The MLC Food Pantry is currently offering drive-up assistance for those who need food and the process has been working well.  We strongly believe that connecting with one another is vital, so with the state regulations and weather forecast in mind, we decided to have drive-up communion!

MLC’s Easter Services were prerecorded in the weeks leading up to Easter.  Both a traditional and contemporary version of worship was uploaded to our website and Facebook page late Saturday night, so it could be viewed at any point on Sunday.  

From 9:00 -10:00 A.M. Sunday morning, we offered drive-up communion at the church building.  One at a time, vehicles would pull up next to the church front doors and roll down their windows.  Drive-up communion consisted of receiving an individually packaged communion wafer and juice cup, time to pray or talk with one of the pastors, drop off an offering, and pick up a child activity bag for those in 5th grade and below.

Weather did not cooperate with us on Easter Sunday (as you can see in the picture), but it was a wonderful experience and we had a lot of great feedback from those who were able to come out.  

Moving forward, we will be offering drive-up communion the 1st Sunday of each month to accompany our live streamed services.  Of course, we are still constantly thinking outside the box on ways we can reach all in our community!
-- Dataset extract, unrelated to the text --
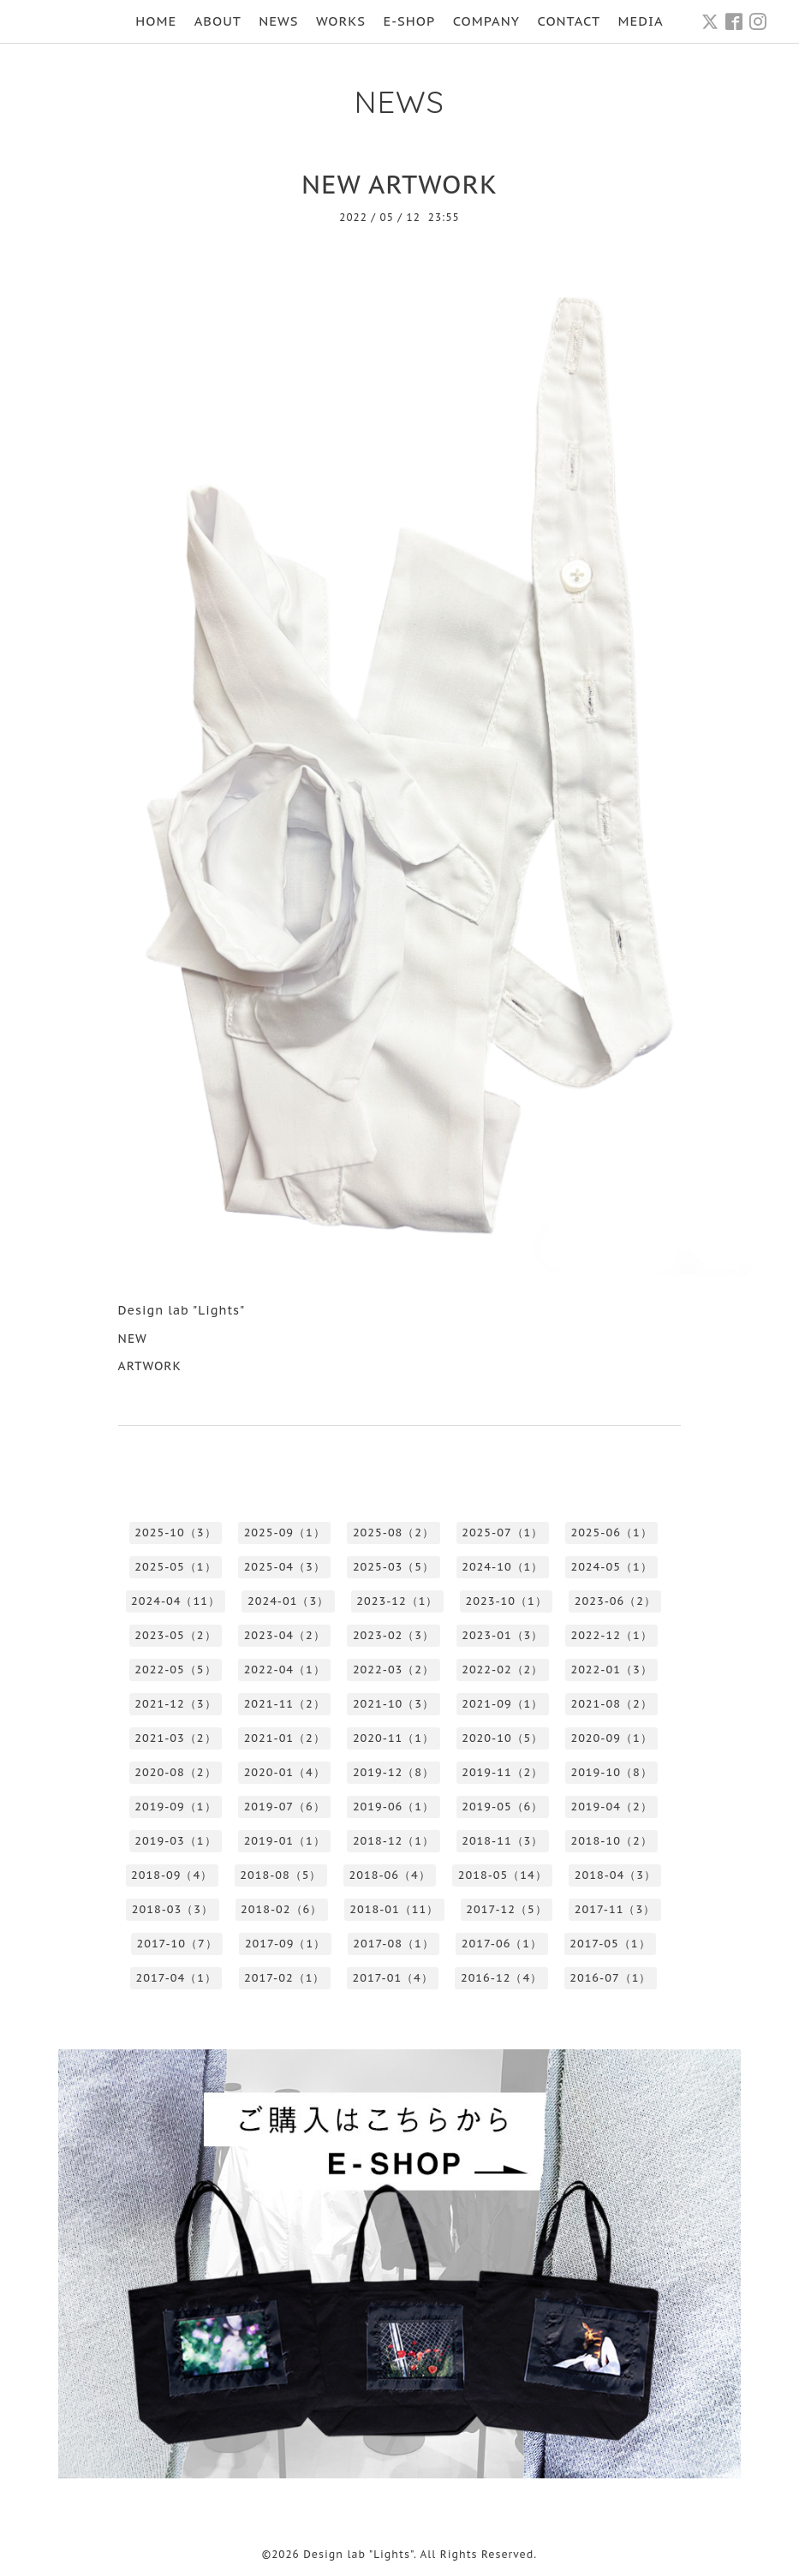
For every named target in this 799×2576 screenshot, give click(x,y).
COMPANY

Larry Kassebaum, Pastor, Victory Lutheran Church

At Victory Lutheran Church here in Mesa, AZ, our response to the “physical distancing” requirement of the COVID-19 pandemic has four key components:

  • We videotape an abbreviated version of our regular weekend worship service and make it available for replay on our website and through Facebook
  • We offer three “drive in” worship options in our parking lot for those who don’t use technology or who just desire at least some measure of real community. We purchased an FM radio transmitter and worshipers turn to an assigned FM radio station available only in our parking lot
  • We create two versions, one audio only and one video, of a daily devotional by Pastor Steve Lien or me that we call “Daily Hope.” In these devotions we share a reading from scripture, our personal reflection on that scripture, a prayer and any virus-related updates to our scheduling or activities. For those with cell phones and e-mail, we send a link to these messages at 8:00 A.M. For those without this technology, we created a dedicated phone line that makes the same pastor-led daily devotion and information update available on a “call in” basis.”
  • We have created an intentional pastoral (phone) call system to provide an opportunity for us to just “check-up” on our members.